5The only other evidence offered in support of Complainant's claim of racial harassment was her own testimony that she was locked out of the building one evening and the testimony of Richard Otis, that on a few occasions over a period of two weeks during the summer of 1986, he heard several second shift workers, including Christiana Cooper, use the word "nigger." Aside from Complainant's belief, there is no evidence that she was intentionally locked out of the-building or that this incident was related to her race or sex. In fact, a number of white Bell employees, both male and female, testified they had accidentally locked themselves out. The testimony of Otis is controverted in several respects by that of Cooper and Jeffrey Ballweg. In addition, Complainant herself testified she never heard any co-worker use the word, "nigger."

6I also find Stinson's failure to report the bathroom incidents to Respondent at any time to be telling and question whether they actually occurred.

7See also, Crear v. LIRC, 114 Wis. 2d 537, 542-43, 339 N.W.2d 350 (Wis. App.), rev. denied, 114 Wis. 2d 603, 340 N.W.2d 202 (1983); But see, North v. Association for Retarded Citizens, 844 F.2d 401, 407 (7th Cir. 1988).

8The facts of this case establish that lead persons were not supervisors or managers. See, Crear v. LIRC, 114 Wis. 2d at 541-42.

9Exhibit R-4

10Exhibit R-10

11There is no evidence at all to support Stinson's claim that her discharge was motivated by any racial or sexual animus.

12The Respondent's Employee Manual sets out a four-step disciplinary process. The first step is an oral warning, the second a written warning. At the third step, an employee may be demoted, transferred or suspended without pay. The fourth and final step is discharge. Stinson was disciplined twice for work rule violations, but was not suspended, demoted or transferred before being discharged from her employment.

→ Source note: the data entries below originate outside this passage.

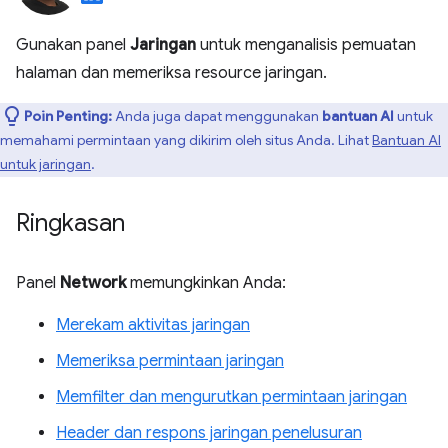
Gunakan panel
Jaringan
untuk menganalisis pemuatan
halaman dan memeriksa resource jaringan.
Poin Penting:
Anda juga dapat menggunakan
bantuan AI
untuk
memahami permintaan yang dikirim oleh situs Anda. Lihat
Bantuan AI
untuk jaringan
.
Ringkasan
Panel
Network
memungkinkan Anda:
Merekam aktivitas jaringan
Memeriksa permintaan jaringan
Memfilter dan mengurutkan permintaan jaringan
Header dan respons jaringan penelusuran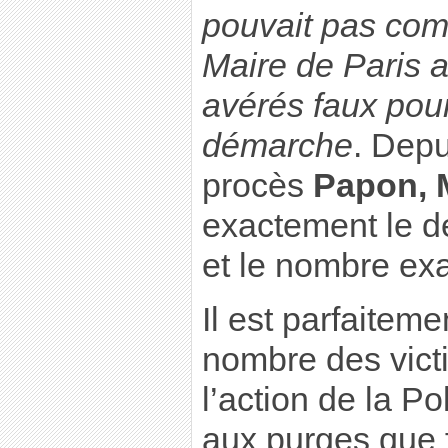
pouvait pas com
Maire de Paris a
avérés faux pour 
démarche
. Depu
procès
Papon, 
exactement le d
et le nombre exa
Il est parfaitem
nombre des vict
l’action de la Po
aux purges que f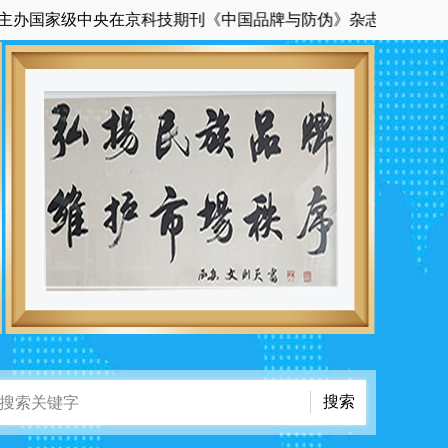
国家级中央在京科技期刊《中国品牌与防伪》杂志的官方网站。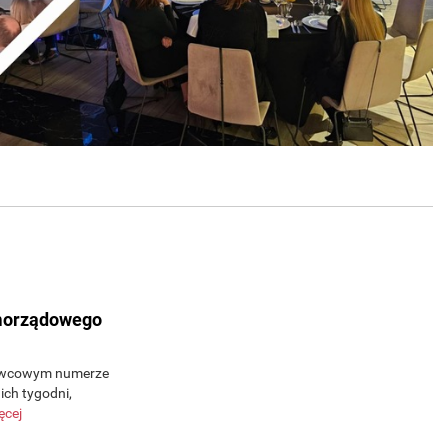
amorządowego
erwcowym numerze
ch tygodni,
ęcej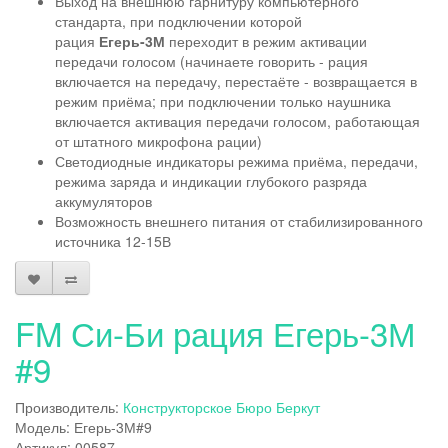
Выход на внешнюю гарнитуру компьютерного
стандарта, при подключении которой
рация
Егерь-3М
переходит в режим активации
передачи голосом (начинаете говорить - рация
включается на передачу, перестаёте - возвращается в
режим приёма; при подключении только наушника
включается активация передачи голосом, работающая
от штатного микрофона рации)
Светодиодные индикаторы режима приёма, передачи,
режима заряда и индикации глубокого разряда
аккумуляторов
Возможность внешнего питания от стабилизированного
источника 12-15В
FM Си-Би рация Егерь-3М
#9
Производитель:
Конструкторское Бюро Беркут
Модель: Егерь-3М#9
Артикул: 00587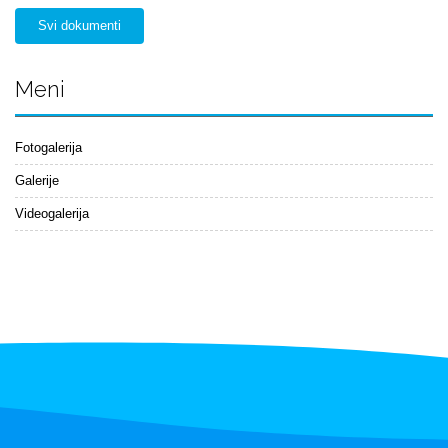
Svi dokumenti
Meni
Fotogalerija
Galerije
Videogalerija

13In Sorrells, the Merit System Protection Board conducted a review and issued an order concluding that the maximum penalty warranted under the circumstances was a thirty-day suspension, which was to serve as a warning to the employee to correct the problem. The Veterans Administration ignored this adjudication and forged ahead with its efforts to remove the employee. 576 F. Supp. at 1265.